How many lines of these entries hold the string "большое"? Reply with the number alone.

==== Dataset extract

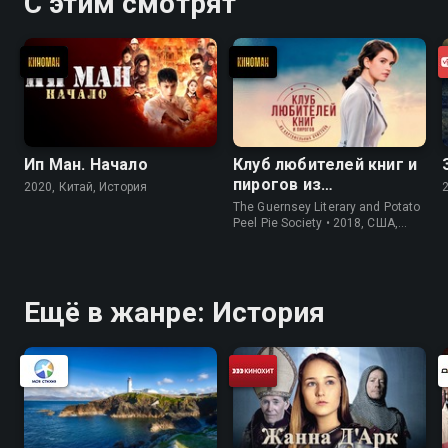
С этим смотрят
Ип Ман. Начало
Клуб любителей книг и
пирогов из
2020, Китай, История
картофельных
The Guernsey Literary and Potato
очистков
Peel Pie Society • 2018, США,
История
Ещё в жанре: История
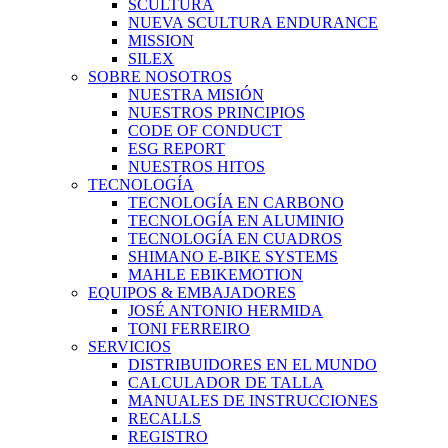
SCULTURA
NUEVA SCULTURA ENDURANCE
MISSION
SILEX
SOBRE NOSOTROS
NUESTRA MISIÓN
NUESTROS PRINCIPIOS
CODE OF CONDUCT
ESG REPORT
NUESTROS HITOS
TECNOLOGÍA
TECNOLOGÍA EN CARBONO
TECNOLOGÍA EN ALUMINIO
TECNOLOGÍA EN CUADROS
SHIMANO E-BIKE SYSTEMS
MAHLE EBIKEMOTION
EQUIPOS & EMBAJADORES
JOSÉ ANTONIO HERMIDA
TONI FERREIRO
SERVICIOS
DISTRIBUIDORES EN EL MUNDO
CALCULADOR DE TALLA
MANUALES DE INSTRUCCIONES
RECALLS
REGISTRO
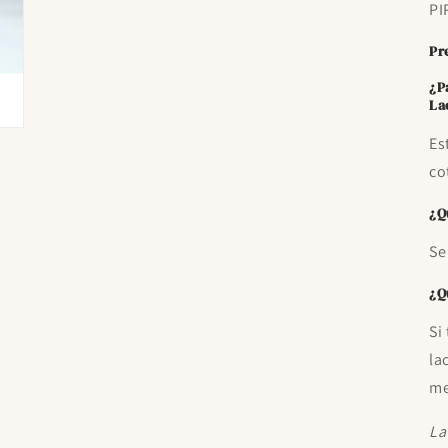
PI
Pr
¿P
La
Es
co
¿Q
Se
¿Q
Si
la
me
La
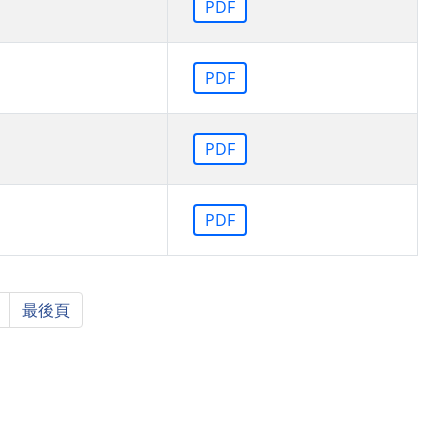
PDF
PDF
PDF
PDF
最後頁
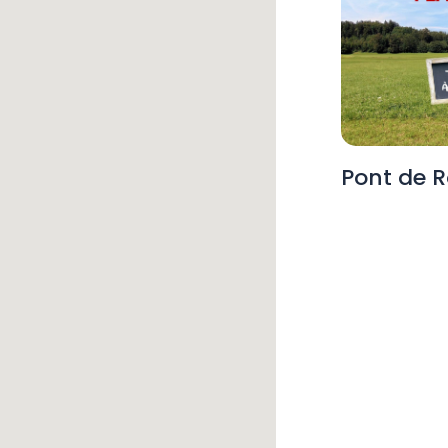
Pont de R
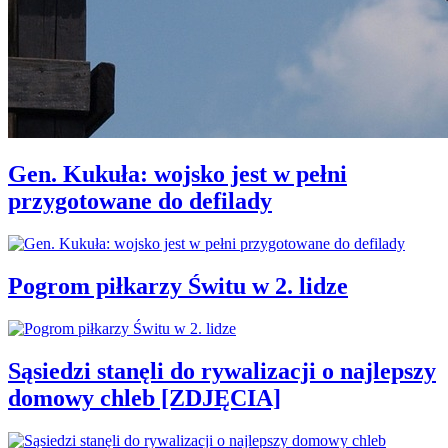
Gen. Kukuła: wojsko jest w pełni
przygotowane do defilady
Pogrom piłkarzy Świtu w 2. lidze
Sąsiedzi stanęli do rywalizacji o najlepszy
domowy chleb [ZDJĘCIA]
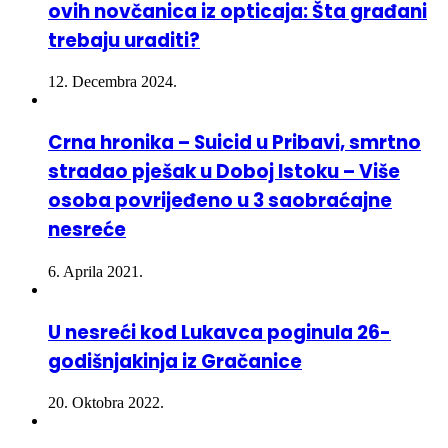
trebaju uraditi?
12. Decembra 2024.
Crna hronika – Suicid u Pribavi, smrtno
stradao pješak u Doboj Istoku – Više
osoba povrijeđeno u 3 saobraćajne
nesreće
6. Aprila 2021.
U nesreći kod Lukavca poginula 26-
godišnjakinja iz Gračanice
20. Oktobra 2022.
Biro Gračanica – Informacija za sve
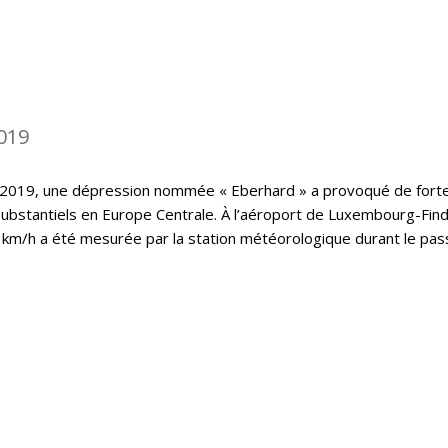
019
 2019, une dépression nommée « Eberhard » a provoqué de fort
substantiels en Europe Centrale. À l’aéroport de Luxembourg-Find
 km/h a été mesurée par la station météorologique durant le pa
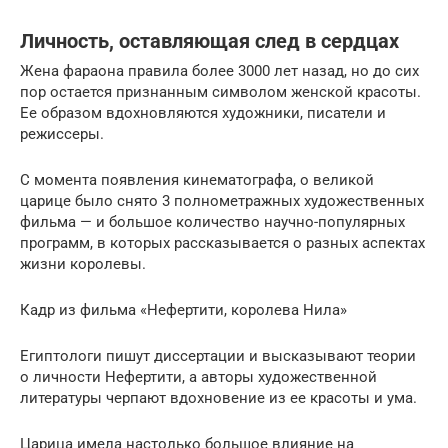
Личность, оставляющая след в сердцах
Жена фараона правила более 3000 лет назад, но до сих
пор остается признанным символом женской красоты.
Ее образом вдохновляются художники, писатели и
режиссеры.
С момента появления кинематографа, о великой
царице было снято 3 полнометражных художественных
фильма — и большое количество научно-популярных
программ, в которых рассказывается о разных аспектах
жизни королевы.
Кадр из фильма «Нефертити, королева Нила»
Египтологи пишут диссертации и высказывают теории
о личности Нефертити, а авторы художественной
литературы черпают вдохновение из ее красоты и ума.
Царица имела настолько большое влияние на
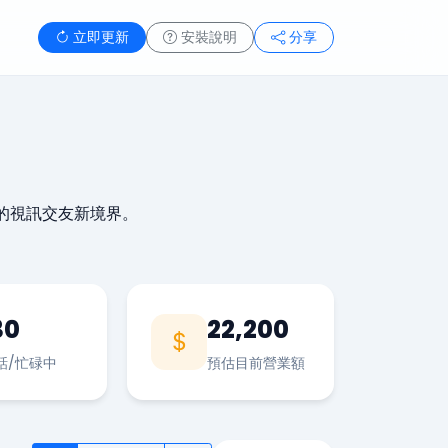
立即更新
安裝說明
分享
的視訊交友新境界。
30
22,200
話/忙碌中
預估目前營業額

========

- **Reply**: 2